COLBY, Kan. - A few days ago, Brad asked a question in his comment on Marty Keenan's post, addressing taxes and education. "So while I like the idea of people pressing their legislatures for more funding, how can one be sure the tax increase will be targeted to the programs we want?"
Well, Brad, in a perfect world you wouldn't need to worry about it, would you? However, we don't live in a perfect world. - too many of us imperfect human beings -
When the majority of us 'adults' have progressed beyond our infantile stage, when we were aware of only our immediate needs - dry diapers - warm milk - cozy covers - etc. - and learn that we can't always be the center of attention and that by screaming louder, we can't get what we want - then maybe we can expect society to understand equity and fair treatment for everyone.
We don't all start out with the same opportunities and personalities. I had a couple nieces, they're dangerously close to retirement age now, and oh what a difference there was in their priorities and values. The older little girl was willing to share everything in her treasure of toys, until she learned that her little sister could destroy in minutes everything she got her hands on. Gradually big sister began being more and more selfish and unwilling to share anything.
Fortunately, those little girls had parents who were able to demonstrate how to share responsibilities and resources and instill values. The younger one learned to respect others property and the older one learned to forgive. Where did those traits come from. My brother was the oldest of seven little chicks. He learned early on that he wasn't the only chick in the nest. He couldn't have fun if the rest of us couldn't. He had to contribute to the general welfare of all the family.
What was his was ours and what was ours was his. (No, we weren't citizens of a communist country!) He had parents who disciplined not only himself but also themselves and his siblings, fairly and equitably. I don't know much about their mother's childhood, but apparently she, too, had the benefit of learning responsibility, not only for herself, but, for others around her. Those two little girls grew up to be fine young women and mothers. They have been assets to their families, community, and society in general. I've never heard either of them gritch about the free loaders or complain that they haven't gotten their share, in life.
All of us haven't been fortunate enough to be born and raised in families that share not only with themselves but also with those in their communities. Instead, many have grown up with a narcissistic culture that demands immediate gratification and usually at someone else's expense. We want a dollar and a quarter return for every dollar we put out, whether it be business or charity. I will keep what's mine and I'll take yours if you don't guard it carefully. Paying fees or taxes isn't very self gratifying. Those attitudes are not reserved, only, for the poor or the rich.
I've served on boards of organizations that had the responsibility of assessing taxes and fees. It is always a little hard to make rules and regulations that restrict yourself. It's hard to set fees or taxes that hit yourself harder than some others. It's hard to say no to your friends and then say yes to someone who may not be a close friend or even someone who has slighted you sometime in the past.
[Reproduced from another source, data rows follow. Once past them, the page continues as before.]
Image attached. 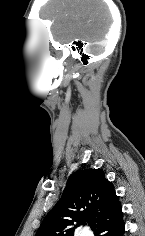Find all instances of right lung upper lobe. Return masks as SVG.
Wrapping results in <instances>:
<instances>
[{
  "instance_id": "right-lung-upper-lobe-1",
  "label": "right lung upper lobe",
  "mask_w": 145,
  "mask_h": 236,
  "mask_svg": "<svg viewBox=\"0 0 145 236\" xmlns=\"http://www.w3.org/2000/svg\"><path fill=\"white\" fill-rule=\"evenodd\" d=\"M120 207L114 186L102 169L79 170L70 176L61 199L35 236H73L86 220L94 231Z\"/></svg>"
}]
</instances>
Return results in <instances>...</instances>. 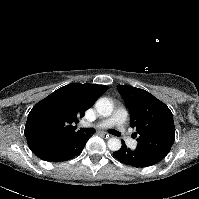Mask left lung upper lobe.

Brad, perhaps instead of wondering how we can be sure our taxes go to 'our' programs; we should be asking, how can I be sure my program will benefit all of society and not just a select few, either at the top or the bottom.
Ask yourself, "Am I willing to share half my candy bar with the kid across the street, or better yet, am I willing to help him pull the weeds in his back yard so we can go down to the creek and catch bull frogs, together?" "Am I willing to share my bowl of watered down stew with the neighbor, who has no stew to water down?" "Am I willing to share my fortune with the neighbor who lost their fortune or never had two dimes to rub together?"
If my religion or whatever it is that motivates my ability to relate to the world around me doesn't help reconcile instead of further separate, maybe I need to re-evaluate and make personal changes within.